*Records for the task*
- - - - - - -

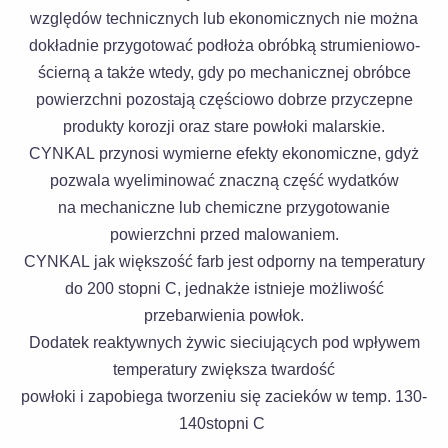
względów technicznych lub ekonomicznych nie można
dokładnie przygotować podłoża obróbką strumieniowo-
ścierną a także wtedy, gdy po mechanicznej obróbce
powierzchni pozostają częściowo dobrze przyczepne
produkty korozji oraz stare powłoki malarskie.
CYNKAL przynosi wymierne efekty ekonomiczne, gdyż
pozwala wyeliminować znaczną część wydatków
na mechaniczne lub chemiczne przygotowanie
powierzchni przed malowaniem.
CYNKAL jak większość farb jest odporny na temperatury
do 200 stopni C, jednakże istnieje możliwość
przebarwienia powłok.
Dodatek reaktywnych żywic sieciujących pod wpływem
temperatury zwiększa twardość
powłoki i zapobiega tworzeniu się zacieków w temp. 130-
140stopni C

- - - - - - -

*Brief*
For each entry above, write it out again exactly but leave out any picture.

*Exercise result*
względów technicznych lub ekonomicznych nie można
dokładnie przygotować podłoża obróbką strumieniowo-
ścierną a także wtedy, gdy po mechanicznej obróbce
powierzchni pozostają częściowo dobrze przyczepne
produkty korozji oraz stare powłoki malarskie.
CYNKAL przynosi wymierne efekty ekonomiczne, gdyż
pozwala wyeliminować znaczną część wydatków
na mechaniczne lub chemiczne przygotowanie
powierzchni przed malowaniem.
CYNKAL jak większość farb jest odporny na temperatury
do 200 stopni C, jednakże istnieje możliwość
przebarwienia powłok.
Dodatek reaktywnych żywic sieciujących pod wpływem
temperatury zwiększa twardość
powłoki i zapobiega tworzeniu się zacieków w temp. 130-
140stopni C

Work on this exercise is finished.